Data excerpts

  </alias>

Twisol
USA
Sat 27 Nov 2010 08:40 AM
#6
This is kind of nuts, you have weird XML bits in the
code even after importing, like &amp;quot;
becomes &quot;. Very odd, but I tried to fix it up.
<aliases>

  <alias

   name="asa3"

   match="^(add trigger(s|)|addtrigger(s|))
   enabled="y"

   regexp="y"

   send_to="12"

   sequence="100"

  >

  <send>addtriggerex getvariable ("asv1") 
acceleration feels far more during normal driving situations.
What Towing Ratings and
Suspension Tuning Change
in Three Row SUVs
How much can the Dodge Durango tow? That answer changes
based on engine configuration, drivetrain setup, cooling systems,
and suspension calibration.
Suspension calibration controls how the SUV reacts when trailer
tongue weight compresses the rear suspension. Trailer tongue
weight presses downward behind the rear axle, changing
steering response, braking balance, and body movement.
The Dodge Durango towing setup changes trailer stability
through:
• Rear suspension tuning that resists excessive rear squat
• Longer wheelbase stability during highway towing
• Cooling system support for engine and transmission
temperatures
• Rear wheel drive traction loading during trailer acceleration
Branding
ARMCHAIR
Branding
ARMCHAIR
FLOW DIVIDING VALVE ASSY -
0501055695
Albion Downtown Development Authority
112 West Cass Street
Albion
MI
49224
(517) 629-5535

* * *

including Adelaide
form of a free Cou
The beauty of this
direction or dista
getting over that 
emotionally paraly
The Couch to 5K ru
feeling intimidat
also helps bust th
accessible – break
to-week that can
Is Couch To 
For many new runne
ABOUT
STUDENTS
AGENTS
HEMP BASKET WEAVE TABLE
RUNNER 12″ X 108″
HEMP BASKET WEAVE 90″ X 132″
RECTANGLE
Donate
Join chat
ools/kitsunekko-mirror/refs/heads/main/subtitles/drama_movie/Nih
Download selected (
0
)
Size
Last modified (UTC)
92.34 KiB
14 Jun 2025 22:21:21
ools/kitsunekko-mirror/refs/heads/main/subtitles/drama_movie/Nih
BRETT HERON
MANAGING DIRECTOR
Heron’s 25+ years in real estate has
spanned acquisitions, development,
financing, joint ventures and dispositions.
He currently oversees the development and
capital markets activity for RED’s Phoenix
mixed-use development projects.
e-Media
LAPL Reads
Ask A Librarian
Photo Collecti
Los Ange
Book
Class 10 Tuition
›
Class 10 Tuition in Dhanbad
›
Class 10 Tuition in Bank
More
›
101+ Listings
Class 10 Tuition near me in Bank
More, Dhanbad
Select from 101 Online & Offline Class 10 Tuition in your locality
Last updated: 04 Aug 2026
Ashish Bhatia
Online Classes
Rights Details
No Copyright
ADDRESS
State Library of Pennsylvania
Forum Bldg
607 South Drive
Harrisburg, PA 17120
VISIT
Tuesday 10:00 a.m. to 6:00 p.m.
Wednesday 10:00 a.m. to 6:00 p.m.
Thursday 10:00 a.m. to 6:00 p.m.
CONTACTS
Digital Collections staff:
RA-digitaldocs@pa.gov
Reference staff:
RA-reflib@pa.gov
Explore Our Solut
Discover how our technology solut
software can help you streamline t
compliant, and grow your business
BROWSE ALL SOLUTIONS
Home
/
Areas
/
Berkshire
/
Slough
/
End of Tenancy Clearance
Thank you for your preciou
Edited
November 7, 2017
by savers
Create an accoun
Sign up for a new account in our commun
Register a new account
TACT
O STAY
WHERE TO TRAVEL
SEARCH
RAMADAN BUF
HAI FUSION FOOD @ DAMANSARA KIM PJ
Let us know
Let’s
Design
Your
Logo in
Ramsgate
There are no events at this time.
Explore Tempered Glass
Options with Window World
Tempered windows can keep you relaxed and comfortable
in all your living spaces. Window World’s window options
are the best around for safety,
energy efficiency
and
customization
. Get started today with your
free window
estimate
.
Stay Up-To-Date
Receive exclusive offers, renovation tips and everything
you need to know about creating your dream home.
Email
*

▶ _What is being asked_
Pull out all lines of the data with the string "Albion".

▶ _Answer to the exercise_
Albion Downtown Development Authority
Albion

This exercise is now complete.